- Task goal -
Please copy each line in the records below that contains the string "límites".

[[ Records to process, beginning ]]

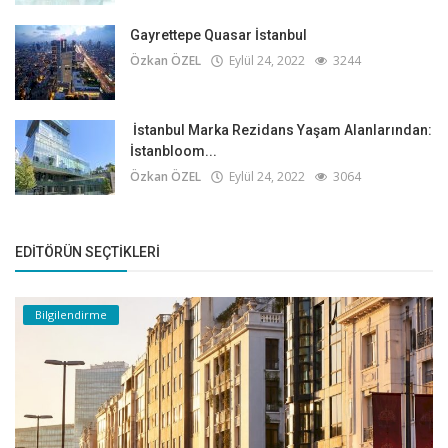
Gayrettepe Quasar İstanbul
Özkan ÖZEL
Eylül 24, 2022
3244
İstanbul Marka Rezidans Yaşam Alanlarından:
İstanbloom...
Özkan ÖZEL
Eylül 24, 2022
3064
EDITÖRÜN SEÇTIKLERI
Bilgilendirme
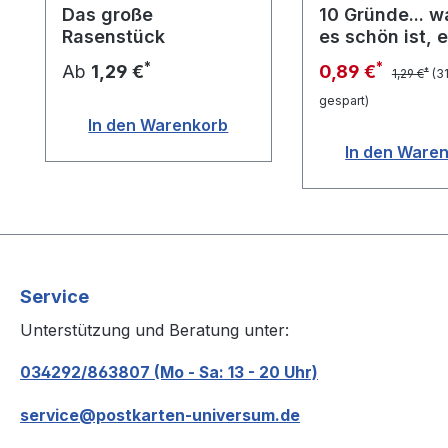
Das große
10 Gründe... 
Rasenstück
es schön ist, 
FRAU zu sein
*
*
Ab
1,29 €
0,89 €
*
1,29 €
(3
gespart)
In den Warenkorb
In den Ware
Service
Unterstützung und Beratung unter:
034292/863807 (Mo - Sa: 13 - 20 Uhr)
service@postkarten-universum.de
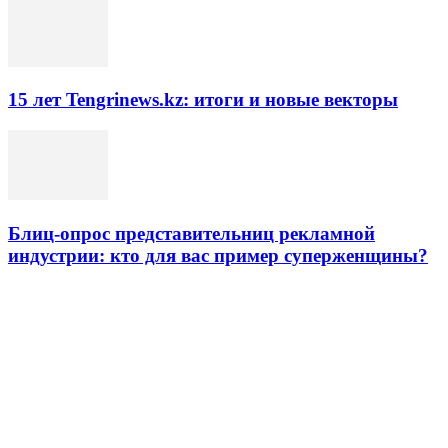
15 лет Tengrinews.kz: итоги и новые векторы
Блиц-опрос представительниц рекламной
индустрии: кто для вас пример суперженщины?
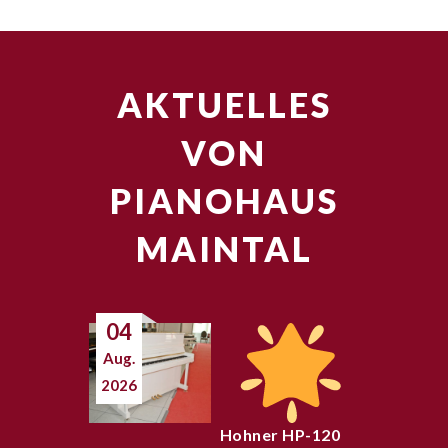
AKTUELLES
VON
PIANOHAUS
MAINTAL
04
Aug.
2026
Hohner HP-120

[[ Records to process, end ]]
[[ Records to process, beginning ]]

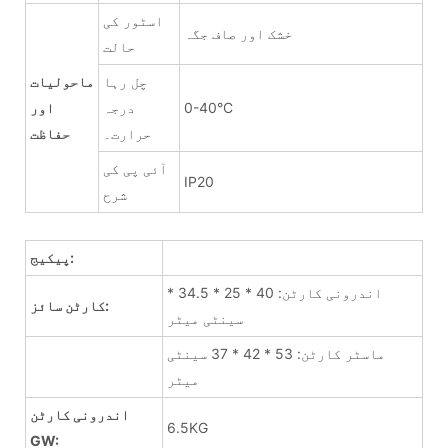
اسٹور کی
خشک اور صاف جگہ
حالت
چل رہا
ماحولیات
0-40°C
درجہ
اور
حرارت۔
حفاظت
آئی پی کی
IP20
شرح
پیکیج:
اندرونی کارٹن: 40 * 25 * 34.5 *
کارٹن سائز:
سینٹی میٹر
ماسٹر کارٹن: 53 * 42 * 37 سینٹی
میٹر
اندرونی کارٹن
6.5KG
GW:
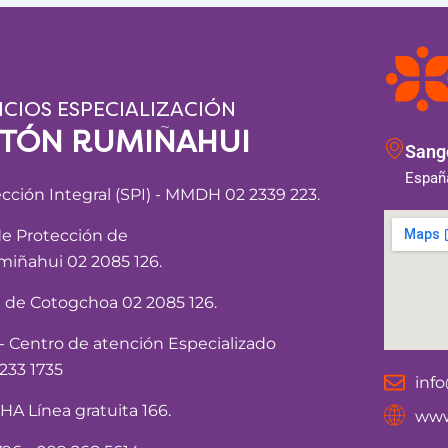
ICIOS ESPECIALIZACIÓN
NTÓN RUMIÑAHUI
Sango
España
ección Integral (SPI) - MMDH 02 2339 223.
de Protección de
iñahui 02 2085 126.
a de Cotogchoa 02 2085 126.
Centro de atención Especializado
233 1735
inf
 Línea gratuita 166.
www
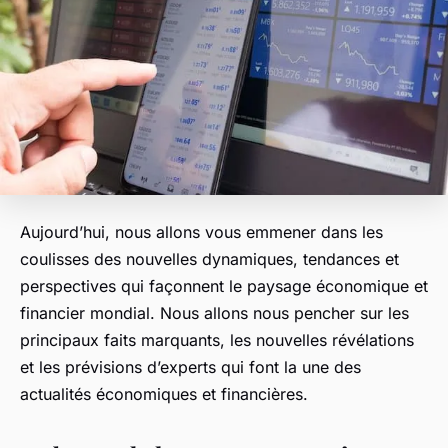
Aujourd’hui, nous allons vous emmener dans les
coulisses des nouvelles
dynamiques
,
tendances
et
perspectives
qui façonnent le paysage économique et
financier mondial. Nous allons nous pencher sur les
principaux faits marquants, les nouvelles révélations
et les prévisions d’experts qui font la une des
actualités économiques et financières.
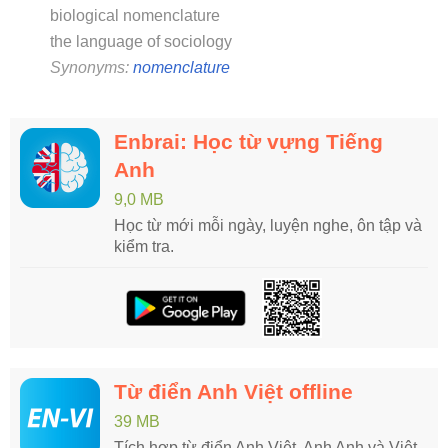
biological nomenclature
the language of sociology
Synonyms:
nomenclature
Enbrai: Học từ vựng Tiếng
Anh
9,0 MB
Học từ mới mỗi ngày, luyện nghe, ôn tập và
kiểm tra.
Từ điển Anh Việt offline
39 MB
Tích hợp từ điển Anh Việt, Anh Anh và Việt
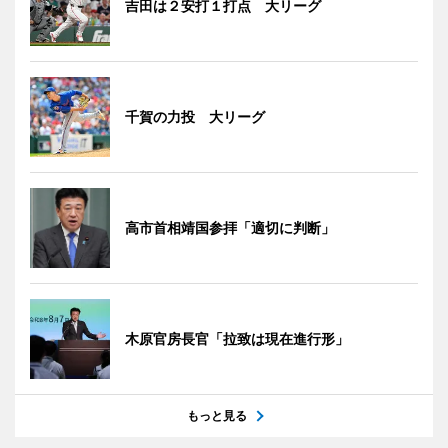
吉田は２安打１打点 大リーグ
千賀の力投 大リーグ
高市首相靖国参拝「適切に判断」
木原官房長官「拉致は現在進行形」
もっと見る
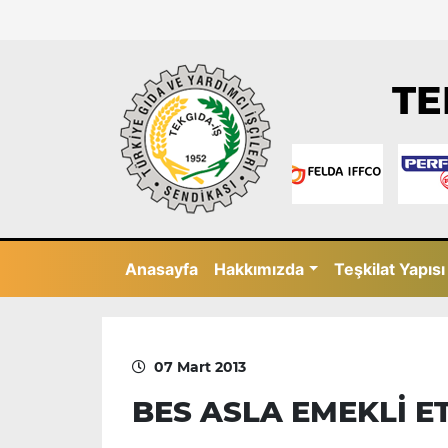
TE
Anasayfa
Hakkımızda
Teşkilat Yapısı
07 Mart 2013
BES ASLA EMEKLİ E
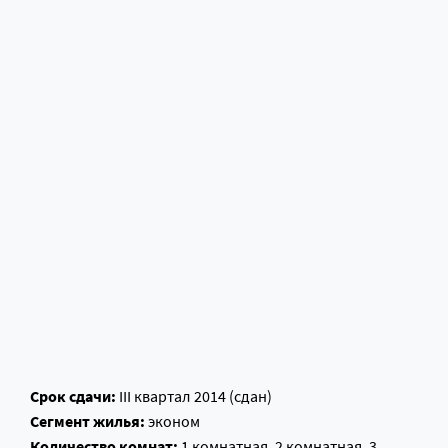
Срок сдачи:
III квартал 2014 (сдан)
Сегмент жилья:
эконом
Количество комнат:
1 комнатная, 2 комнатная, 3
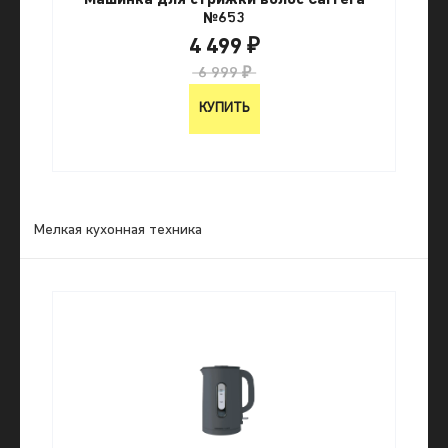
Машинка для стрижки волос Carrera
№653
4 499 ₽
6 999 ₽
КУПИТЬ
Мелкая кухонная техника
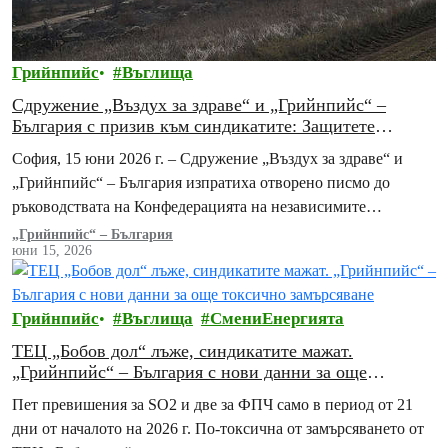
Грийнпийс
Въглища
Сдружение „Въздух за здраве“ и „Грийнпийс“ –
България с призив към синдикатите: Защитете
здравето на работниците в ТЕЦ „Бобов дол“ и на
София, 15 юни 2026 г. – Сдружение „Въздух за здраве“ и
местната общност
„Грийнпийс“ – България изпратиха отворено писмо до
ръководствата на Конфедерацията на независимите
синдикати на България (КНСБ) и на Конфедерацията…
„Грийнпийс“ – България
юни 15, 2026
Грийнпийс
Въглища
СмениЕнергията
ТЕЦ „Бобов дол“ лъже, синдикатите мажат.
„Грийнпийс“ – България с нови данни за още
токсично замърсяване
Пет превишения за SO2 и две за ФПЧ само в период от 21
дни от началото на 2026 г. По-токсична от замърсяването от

[[ Records to process, end ]]
[[ Records to process, beginning ]]

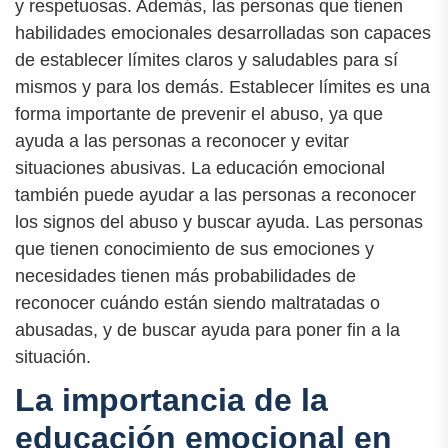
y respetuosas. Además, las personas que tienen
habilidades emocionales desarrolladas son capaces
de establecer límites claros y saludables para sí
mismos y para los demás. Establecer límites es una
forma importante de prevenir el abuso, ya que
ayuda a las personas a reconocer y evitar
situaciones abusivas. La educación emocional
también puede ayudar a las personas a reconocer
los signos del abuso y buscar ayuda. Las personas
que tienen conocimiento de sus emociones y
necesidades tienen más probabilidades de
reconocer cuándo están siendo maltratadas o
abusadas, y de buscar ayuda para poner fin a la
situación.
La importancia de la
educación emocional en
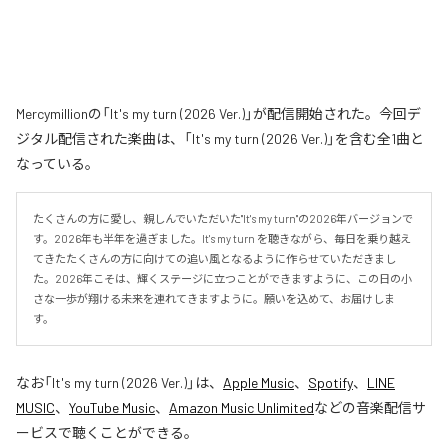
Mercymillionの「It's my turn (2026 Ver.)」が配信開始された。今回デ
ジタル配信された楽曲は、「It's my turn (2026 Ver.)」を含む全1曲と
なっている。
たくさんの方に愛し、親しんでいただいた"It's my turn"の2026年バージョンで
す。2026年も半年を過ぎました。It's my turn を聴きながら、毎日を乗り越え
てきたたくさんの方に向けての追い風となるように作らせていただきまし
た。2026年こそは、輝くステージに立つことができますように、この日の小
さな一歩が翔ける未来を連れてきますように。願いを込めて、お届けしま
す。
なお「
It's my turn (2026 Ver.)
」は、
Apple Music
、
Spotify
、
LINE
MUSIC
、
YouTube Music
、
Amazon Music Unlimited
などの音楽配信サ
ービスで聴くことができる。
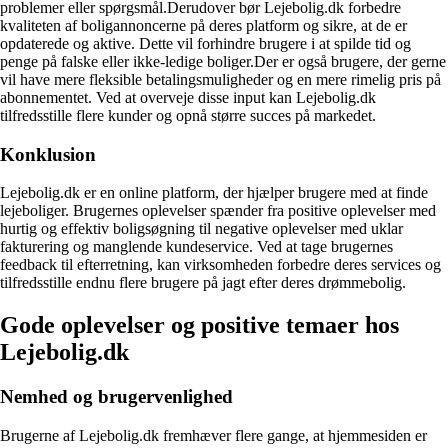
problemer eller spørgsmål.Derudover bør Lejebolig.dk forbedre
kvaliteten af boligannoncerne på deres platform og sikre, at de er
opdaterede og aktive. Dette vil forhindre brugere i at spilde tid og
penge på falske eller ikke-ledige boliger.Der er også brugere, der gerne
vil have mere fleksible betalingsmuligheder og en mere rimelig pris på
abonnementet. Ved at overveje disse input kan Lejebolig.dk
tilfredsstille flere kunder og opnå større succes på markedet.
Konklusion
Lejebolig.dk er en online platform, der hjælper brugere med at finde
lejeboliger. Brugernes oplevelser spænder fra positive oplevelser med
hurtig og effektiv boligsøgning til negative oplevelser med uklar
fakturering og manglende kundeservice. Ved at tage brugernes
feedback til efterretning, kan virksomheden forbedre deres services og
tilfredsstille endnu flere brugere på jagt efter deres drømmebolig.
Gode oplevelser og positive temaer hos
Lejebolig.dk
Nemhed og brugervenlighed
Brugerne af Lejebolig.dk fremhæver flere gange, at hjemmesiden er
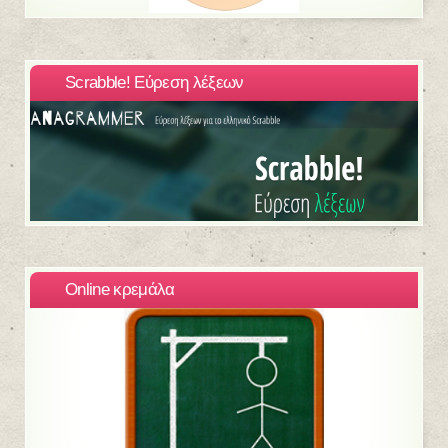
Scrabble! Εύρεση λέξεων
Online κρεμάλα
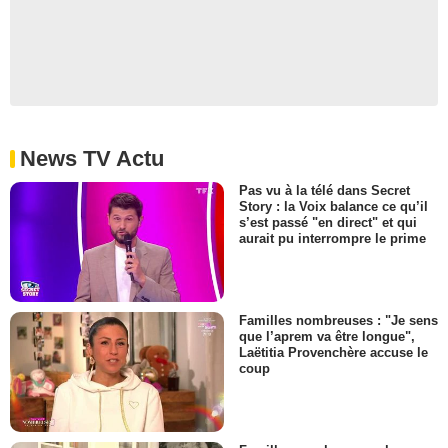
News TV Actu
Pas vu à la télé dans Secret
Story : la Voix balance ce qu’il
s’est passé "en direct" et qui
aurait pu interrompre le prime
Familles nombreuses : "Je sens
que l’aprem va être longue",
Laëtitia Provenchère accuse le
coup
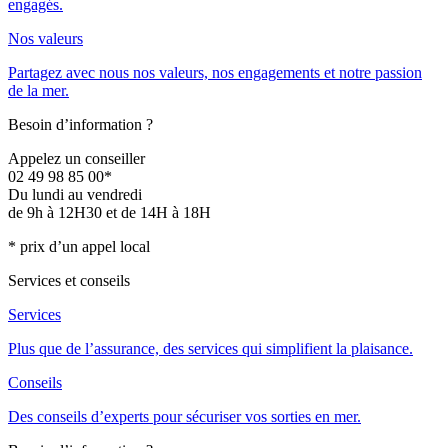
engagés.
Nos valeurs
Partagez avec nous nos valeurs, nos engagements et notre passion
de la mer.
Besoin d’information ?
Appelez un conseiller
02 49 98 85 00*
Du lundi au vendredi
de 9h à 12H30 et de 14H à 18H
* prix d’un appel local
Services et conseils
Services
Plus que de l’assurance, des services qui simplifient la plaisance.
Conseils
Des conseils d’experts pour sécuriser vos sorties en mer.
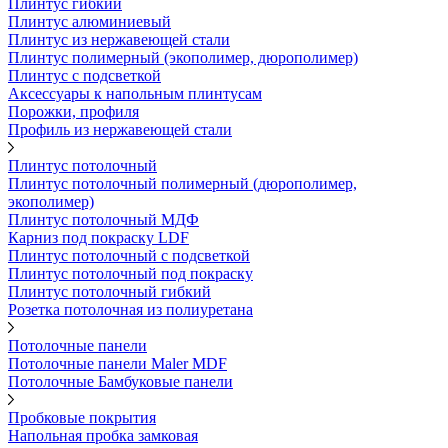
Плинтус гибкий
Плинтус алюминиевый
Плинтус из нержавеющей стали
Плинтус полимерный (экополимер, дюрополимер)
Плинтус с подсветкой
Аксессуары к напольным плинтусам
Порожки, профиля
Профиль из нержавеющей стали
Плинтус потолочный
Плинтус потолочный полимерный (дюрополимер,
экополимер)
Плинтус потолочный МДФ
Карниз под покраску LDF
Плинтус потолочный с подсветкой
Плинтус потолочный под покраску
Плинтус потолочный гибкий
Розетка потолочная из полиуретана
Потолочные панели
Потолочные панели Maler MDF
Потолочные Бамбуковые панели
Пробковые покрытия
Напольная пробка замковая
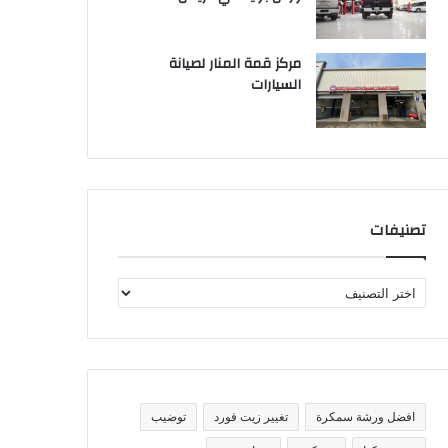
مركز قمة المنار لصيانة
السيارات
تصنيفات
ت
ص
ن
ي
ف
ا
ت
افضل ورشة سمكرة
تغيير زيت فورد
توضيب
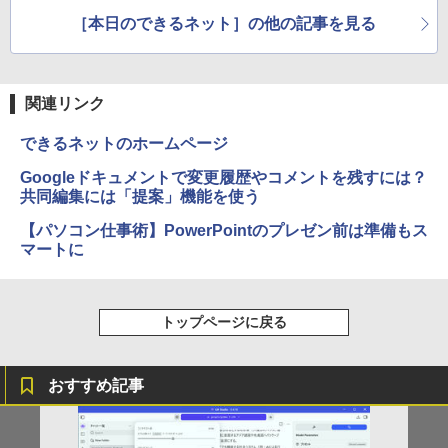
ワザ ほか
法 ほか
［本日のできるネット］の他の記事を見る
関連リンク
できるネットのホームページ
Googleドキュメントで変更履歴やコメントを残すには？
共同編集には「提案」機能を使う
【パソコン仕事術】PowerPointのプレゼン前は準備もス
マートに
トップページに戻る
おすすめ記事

[[ Records to process, end ]]

- Completed exercise -
de establecer límites claros y saludables para sí
mismos y para los demás. Establecer límites es una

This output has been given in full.